**EXERCISE INSTRUCTIONS:** Your answer should consist solely of the lines from the first line of the data through the line with "una web bien", each reproduced exactly.

Saved data entries:
-=-=-

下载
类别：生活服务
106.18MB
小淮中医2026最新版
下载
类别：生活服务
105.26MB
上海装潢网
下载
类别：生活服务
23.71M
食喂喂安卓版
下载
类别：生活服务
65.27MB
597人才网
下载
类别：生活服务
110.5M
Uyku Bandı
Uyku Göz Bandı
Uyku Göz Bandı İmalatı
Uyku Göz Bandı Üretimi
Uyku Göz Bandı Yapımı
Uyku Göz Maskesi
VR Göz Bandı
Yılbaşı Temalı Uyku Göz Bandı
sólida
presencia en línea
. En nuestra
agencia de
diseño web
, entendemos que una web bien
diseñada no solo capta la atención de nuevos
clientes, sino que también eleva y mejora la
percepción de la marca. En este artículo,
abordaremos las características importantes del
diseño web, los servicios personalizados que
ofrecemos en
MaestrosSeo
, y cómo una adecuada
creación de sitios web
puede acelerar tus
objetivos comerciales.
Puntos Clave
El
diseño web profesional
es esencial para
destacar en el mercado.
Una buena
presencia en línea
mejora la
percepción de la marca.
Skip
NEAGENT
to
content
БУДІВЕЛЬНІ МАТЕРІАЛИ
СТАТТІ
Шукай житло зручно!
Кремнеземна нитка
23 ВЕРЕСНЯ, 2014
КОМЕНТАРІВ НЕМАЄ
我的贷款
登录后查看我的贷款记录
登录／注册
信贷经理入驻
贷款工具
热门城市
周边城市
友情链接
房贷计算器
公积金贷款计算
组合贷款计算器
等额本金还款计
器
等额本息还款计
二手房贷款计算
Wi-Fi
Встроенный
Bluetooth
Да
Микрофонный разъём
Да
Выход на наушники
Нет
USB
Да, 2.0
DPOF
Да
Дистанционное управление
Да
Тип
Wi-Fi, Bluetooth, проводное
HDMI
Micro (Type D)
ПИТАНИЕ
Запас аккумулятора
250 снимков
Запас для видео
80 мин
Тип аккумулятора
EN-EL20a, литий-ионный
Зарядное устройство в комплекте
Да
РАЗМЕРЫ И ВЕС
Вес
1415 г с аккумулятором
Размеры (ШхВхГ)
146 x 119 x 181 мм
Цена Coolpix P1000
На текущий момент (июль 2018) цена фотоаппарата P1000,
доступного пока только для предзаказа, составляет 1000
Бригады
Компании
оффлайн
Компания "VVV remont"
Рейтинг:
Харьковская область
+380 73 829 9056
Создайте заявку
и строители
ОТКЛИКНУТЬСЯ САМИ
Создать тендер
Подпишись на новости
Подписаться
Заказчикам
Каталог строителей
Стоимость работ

-=-=-

**TASK RESPONSE:**
下载
类别：生活服务
106.18MB
小淮中医2026最新版
下载
类别：生活服务
105.26MB
上海装潢网
下载
类别：生活服务
23.71M
食喂喂安卓版
下载
类别：生活服务
65.27MB
597人才网
下载
类别：生活服务
110.5M
Uyku Bandı
Uyku Göz Bandı
Uyku Göz Bandı İmalatı
Uyku Göz Bandı Üretimi
Uyku Göz Bandı Yapımı
Uyku Göz Maskesi
VR Göz Bandı
Yılbaşı Temalı Uyku Göz Bandı
sólida
presencia en línea
. En nuestra
agencia de
diseño web
, entendemos que una web bien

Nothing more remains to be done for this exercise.